Barclays shed 4.4 per cent even as it resumed modest shareholder payouts after a year-long hiatus.

In a bright spot, Swiss banking software system developer Temenos topped the STOXX 600 as it launched a share buyback programme of up to $200 million.

Overall, analysts expect earnings at STOXX 600 companies to decline by about 20 per cent in the fourth quarter before rebounding nearly 43 per cent year-on-year in the current quarter, according to Refinitiv data.

North America

Stocks on Wall Street closed lower on Thursday as investors shifted out of big technology names, while an unexpected rise in weekly US jobless claims pointed to a fragile recovery in the labor market.

Shares of Apple Inc, Tesla Inc and Facebook Inc weighed the most on both the benchmark S&P 500 and the tech-heavy Nasdaq.

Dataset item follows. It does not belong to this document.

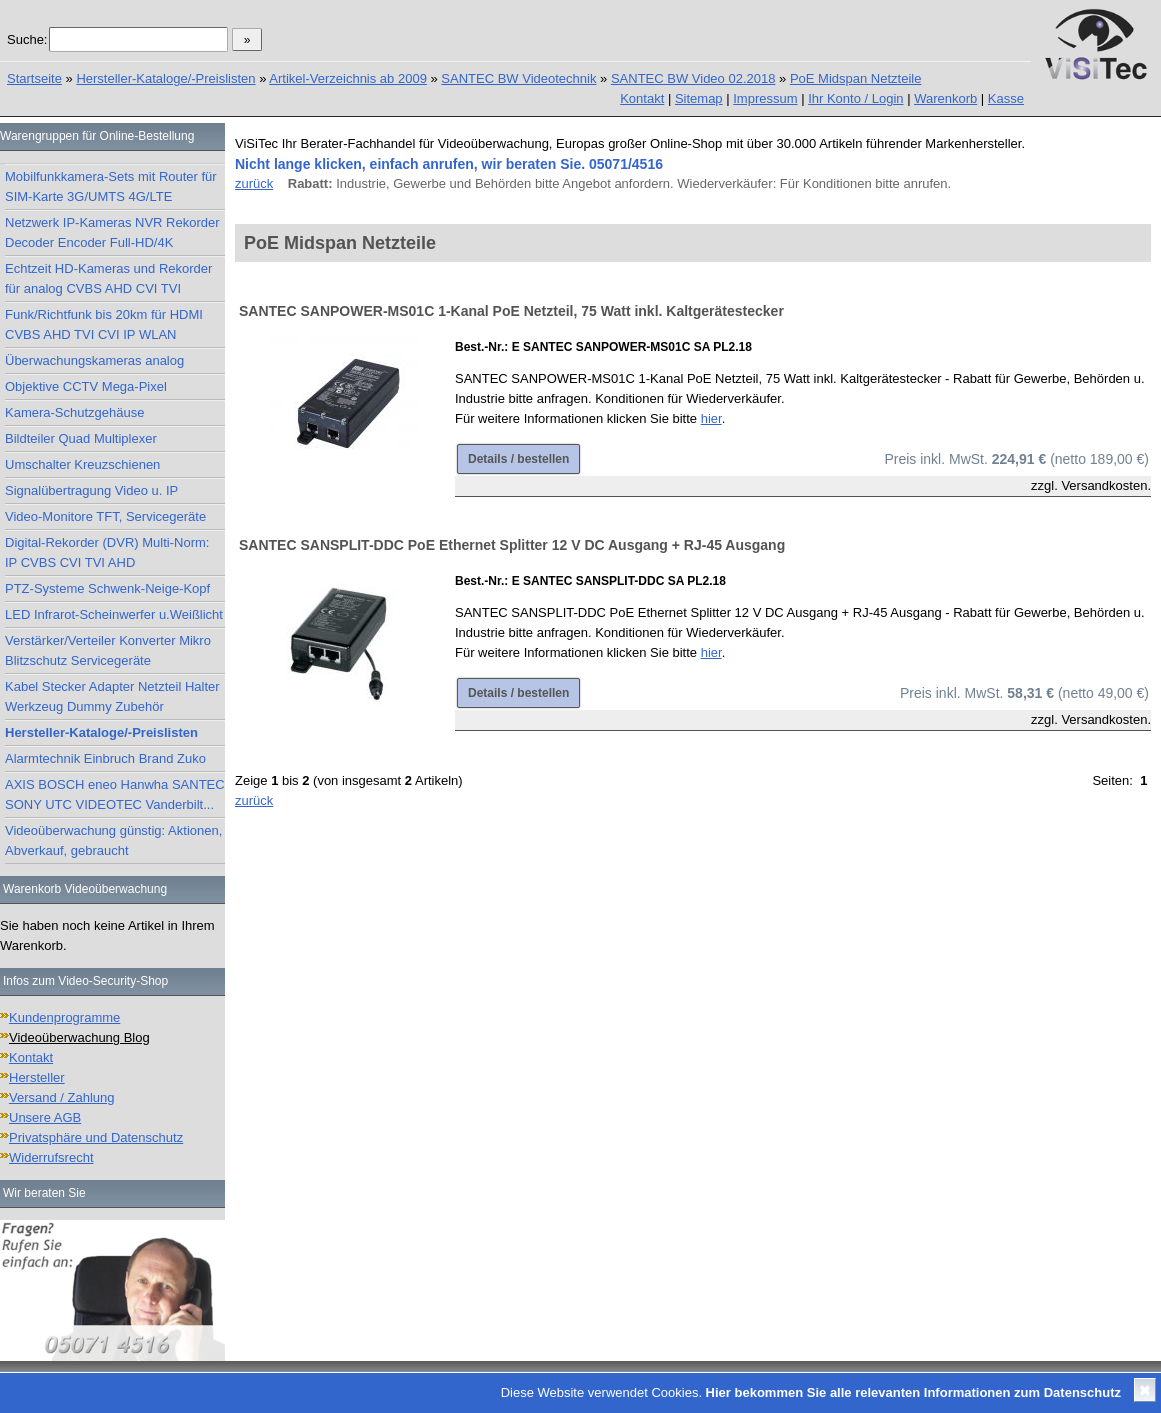 The image size is (1161, 1413). What do you see at coordinates (105, 516) in the screenshot?
I see `Video-Monitore TFT, Servicegeräte` at bounding box center [105, 516].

Facebook shares dropped 1.5 per cent to US$269.39 as Wall Street assessed the wider ramifications of its move to block all news content in Australia.

The Dow Jones Industrial Average fell 119.68 points, or 0.38 per cent, to 31,493.34, the S&P 500 lost 17.36 points, or 0.44 per cent, to 3,913.97 and the Nasdaq Composite dropped 100.14 points, or 0.72 per cent, to 13,865.36.

Volume on US exchanges was 13.13 billion shares.

Strong earnings, progress in the vaccination rollout and hopes of a US$1.9 trillion federal stimulus package helped US stock indexes again hit record highs at the start of the week.

But the months-long rally suggests stocks now have high valuations, said Jason Pride, chief investment officer for private wealth at Glenmede in Philadelphia.

“We are still in the cautiously bullish environment for the market on the whole,” Pride said, citing two reasons.

“We’re going to get a vaccine-induced economic recovery, that’s No 1. The flip side of that story is the markets have largely priced that in and driven themselves to over-valued territory. Markets are going to struggle with that,” he said.

Concerns over a rising inflation outlook have pushed investors to book profits on stocks with high valuations in the S&P 500 technology and communications services sectors, which have underpinned a 76 per cent rise in the S&P 500 since its March 2020 lows.

Peter Essele, head of portfolio management at Commonwealth Financial Network in Boston, said there was a lot of irrational exuberance built into stock prices heading into this year.

“We started to enter an environment where risk actually became a factor once again and notably, inflationary risk,” he said. “Now it’s a question of whether the fundamentals are going to match the level of prices that currently exist.”

A Labor Department report showed initial claims for state unemployment benefits rose to 861,000 last week from 848,000 the prior week, partly due to potential claims related to the temporary closure of automobile plants due to a global semiconductor chip shortage.

Of the 11 major S&P 500 sectors, only utilities and consumer discretionary rose, while real estate barely fell, off 0.02 per cent.

Walmart Inc slid 6.5 per cent to US$137.66 after the world’s largest retailer missed quarterly profit estimates and predicted a low-single digit rise in fiscal 2022 net sales.

“We’re getting mixed readings. Strong retail sales and then lousy claims. We’re going to see that probably for the rest of this quarter,” said Jack Ablin, chief investment officer at Cresset Capital Management in Chicago.

“Even the Walmart story wasn’t that bad on the surface; they’re going to make more investments,” Ablin said.

Walmart has invested heavily in online advertising and healthcare businesses over the past year, using pandemic-led sales momentum to diversify beyond brick-and-mortar retail.

Marriott International Inc rose 0.5 per cent to US$131.98 after reporting a quarterly loss as the hotel chain’s bookings declined due to pandemic-induced travel restrictions.